I've made this suggestion before, about rusted/crusted cast iron - look up a sandblasting company in the Yellow Pages and ask if they also do "bead blasting". You do NOT want your pans sandblasted; the sand will erode the surface and leave it uncleanable.

Bead blasting, on the other hand, uses tiny glass spheres which actually smooth and polish the surface after they have knocked the corrosion/crud off the pot. 

Some of the ads in my Yellow Pages offer "antiques cleaning" and also "soda blasting" that I'm not familiar with. I've done a lot an sandblasting and bead blasting - even built my own bead blast cabinet - and it's a great way to clean delicate things.

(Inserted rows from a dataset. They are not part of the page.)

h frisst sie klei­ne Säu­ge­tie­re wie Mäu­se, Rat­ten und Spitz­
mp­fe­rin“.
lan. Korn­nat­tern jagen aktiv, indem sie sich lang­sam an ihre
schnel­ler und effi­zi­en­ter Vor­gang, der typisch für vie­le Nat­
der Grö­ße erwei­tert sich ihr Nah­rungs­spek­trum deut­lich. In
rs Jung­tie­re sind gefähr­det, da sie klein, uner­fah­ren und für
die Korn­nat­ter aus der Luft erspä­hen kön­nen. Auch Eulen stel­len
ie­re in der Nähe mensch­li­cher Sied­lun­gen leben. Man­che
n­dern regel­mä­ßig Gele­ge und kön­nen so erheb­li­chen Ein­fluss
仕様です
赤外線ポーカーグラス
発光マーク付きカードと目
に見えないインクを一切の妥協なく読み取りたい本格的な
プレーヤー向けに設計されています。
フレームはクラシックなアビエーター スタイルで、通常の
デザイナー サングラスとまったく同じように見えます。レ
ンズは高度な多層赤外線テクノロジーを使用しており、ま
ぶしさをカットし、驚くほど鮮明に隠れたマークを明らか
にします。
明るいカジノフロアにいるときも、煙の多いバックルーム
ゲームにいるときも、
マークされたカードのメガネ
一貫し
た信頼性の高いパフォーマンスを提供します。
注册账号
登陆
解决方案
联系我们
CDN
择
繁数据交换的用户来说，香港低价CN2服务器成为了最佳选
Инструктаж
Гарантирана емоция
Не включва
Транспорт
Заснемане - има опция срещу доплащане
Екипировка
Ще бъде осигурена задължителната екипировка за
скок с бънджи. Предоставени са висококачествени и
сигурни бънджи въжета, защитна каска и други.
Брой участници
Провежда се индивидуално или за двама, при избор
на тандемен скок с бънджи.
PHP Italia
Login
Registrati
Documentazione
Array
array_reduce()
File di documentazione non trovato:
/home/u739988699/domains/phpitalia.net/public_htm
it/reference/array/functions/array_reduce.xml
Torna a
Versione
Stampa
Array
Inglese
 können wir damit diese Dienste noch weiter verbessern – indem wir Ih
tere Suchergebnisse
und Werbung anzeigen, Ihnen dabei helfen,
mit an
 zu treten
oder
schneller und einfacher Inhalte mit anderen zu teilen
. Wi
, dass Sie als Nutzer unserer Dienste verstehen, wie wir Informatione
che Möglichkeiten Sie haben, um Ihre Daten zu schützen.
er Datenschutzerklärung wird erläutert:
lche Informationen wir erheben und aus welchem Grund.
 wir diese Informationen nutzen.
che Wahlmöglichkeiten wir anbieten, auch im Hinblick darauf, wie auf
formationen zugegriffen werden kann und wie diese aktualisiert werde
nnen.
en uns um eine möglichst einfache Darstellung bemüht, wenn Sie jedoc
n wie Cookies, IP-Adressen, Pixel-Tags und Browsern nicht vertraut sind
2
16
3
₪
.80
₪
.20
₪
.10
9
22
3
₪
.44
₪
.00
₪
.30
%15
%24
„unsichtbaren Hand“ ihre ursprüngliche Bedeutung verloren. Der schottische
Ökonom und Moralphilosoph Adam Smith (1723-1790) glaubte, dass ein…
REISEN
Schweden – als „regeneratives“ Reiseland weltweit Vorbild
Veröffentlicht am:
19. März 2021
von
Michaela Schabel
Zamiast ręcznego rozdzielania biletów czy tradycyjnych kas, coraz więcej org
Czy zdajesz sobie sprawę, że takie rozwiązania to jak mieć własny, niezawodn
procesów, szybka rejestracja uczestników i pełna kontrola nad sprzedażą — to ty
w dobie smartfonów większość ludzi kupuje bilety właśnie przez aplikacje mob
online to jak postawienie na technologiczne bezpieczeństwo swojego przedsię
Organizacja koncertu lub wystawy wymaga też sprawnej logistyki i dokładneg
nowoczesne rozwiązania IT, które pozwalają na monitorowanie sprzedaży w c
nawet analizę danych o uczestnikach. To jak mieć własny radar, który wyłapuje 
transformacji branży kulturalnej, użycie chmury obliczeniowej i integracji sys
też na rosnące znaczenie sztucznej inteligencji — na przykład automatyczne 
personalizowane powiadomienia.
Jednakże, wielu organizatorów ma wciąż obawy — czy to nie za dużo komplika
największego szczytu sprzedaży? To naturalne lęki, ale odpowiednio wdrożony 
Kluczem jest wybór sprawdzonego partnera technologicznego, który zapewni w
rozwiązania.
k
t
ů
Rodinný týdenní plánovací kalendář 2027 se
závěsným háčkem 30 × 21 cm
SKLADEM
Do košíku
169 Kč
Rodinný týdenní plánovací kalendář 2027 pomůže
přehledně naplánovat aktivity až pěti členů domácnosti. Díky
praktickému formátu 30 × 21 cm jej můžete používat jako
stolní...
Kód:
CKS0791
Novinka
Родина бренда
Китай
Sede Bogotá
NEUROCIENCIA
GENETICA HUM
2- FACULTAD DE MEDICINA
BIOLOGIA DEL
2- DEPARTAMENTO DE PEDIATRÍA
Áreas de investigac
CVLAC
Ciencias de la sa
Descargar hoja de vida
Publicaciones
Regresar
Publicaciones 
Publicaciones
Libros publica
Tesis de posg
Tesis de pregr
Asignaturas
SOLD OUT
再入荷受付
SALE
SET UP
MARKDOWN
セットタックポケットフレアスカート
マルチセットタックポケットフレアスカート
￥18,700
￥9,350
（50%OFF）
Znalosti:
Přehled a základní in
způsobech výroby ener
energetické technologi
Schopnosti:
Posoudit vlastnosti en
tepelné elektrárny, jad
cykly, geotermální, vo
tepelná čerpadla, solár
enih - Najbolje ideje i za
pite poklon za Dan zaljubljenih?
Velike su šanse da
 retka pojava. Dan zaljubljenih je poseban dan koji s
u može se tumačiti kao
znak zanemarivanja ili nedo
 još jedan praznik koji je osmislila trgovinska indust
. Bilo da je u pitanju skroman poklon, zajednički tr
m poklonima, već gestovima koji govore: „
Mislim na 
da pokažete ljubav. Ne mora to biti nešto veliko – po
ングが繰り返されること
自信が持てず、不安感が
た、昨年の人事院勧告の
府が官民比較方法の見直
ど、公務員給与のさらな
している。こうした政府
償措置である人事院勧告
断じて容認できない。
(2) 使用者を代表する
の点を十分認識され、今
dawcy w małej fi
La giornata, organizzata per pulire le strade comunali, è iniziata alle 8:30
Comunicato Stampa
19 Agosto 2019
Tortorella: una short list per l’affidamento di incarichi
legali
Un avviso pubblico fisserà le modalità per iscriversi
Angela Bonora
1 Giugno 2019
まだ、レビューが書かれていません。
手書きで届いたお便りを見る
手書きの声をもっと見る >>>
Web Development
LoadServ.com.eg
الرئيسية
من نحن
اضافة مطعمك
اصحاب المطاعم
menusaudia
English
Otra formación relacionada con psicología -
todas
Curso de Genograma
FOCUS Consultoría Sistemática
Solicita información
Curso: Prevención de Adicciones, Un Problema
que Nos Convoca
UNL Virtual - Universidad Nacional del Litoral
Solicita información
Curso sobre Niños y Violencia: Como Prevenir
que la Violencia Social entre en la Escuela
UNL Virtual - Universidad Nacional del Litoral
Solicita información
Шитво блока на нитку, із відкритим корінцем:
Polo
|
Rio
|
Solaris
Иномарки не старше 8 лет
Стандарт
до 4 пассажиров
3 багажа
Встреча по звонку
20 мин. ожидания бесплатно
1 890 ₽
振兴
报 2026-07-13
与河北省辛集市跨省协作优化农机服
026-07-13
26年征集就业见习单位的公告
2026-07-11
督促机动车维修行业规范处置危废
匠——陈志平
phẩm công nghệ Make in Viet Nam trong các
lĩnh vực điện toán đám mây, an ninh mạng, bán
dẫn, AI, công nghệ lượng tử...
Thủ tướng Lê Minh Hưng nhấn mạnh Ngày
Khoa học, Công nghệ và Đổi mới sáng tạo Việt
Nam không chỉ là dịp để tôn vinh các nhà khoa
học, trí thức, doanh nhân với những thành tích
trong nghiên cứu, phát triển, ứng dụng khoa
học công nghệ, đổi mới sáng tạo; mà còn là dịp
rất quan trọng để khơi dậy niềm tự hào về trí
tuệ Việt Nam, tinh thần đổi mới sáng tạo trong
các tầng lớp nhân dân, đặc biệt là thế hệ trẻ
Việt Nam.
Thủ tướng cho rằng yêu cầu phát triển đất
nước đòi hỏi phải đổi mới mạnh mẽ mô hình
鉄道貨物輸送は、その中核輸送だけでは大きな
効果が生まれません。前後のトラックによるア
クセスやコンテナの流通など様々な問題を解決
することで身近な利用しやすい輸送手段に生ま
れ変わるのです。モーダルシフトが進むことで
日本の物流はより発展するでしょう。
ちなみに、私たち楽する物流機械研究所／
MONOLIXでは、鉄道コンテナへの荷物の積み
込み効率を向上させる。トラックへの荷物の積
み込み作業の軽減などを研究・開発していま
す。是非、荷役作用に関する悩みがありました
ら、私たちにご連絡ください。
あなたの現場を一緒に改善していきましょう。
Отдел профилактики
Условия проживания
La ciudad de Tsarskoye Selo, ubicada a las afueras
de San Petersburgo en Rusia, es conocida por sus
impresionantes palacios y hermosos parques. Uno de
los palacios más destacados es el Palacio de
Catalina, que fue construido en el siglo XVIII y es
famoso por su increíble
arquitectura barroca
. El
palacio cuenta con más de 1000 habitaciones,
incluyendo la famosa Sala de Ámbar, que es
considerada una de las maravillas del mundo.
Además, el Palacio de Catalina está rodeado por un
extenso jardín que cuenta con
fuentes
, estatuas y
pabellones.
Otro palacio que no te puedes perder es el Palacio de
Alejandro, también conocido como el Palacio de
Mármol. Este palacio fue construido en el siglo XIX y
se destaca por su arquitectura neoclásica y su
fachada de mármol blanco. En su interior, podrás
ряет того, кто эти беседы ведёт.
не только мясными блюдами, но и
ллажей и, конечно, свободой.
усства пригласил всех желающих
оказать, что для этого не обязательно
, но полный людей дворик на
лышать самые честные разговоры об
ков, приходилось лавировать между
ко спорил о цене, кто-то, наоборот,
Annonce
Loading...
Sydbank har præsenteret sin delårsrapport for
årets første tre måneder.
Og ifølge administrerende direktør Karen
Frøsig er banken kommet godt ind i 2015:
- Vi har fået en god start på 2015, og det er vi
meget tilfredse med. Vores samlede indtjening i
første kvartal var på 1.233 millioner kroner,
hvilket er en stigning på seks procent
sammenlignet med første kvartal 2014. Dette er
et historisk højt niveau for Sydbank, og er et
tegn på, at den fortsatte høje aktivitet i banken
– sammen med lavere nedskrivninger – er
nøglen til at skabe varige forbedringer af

That should be fast, thorough, and pretty cheap, since it only takes a couple of minutes for something the size of a skillet. 

On the other hand, we refinished a 13,000 square foot steel building by lightly sandblasting before painting, and it took 13 tons of sharp sand to do the job. Different scale.

Mike


----------



## bubba (Dec 10, 2008)

Mike, I suppose this is what they'll do since much of the blasting they do is on aluminum. They blast castings for K-C on a regular basis some of which are fairly small and light weight for use in the labs. He'll just add my pans to the next batch for the small blaster. Thanks for the comment and info.


----------



## oldschool1982 (Jun 27, 2006)

Been using the Calphalon Tri-ply for almost 5 years now. Great stuff for the price. Not a thing I could say bad about it. No broken lids, no warps, cracks or discoloring. I can also say that it's one of the best investments for the kitchen we've made. Bought the set and added a couple "extra" pieces. Still a couple I'd like to get but not in any hurry. 

The post always clean up easily, heat very evenly so I've never scorched a bottom and they do well for a nice low simmer as well. Mentioned this a couple times in other similar posts.....


----------



## bubba (Dec 10, 2008)

Ok, the resolution is I bought a 12 piece set of Cuisinart Multiclad Pro. I haven't used it much yet since I just got it but I had no problem with fried eggs and making gravy was much faster and easier than my old stuff, which I threw out. Thanks much for all the input, I appreciate it.


----------



## mikelm (Dec 23, 2000)

Bubba-

How did the Griswold pots turn out?

Mike


----------



## bubba (Dec 10, 2008)

Mike, the Griswold pans came out great, smooth and clean. I've got them reseasoned and fully functional. The guys at the body shop did a great job on blasting.


----------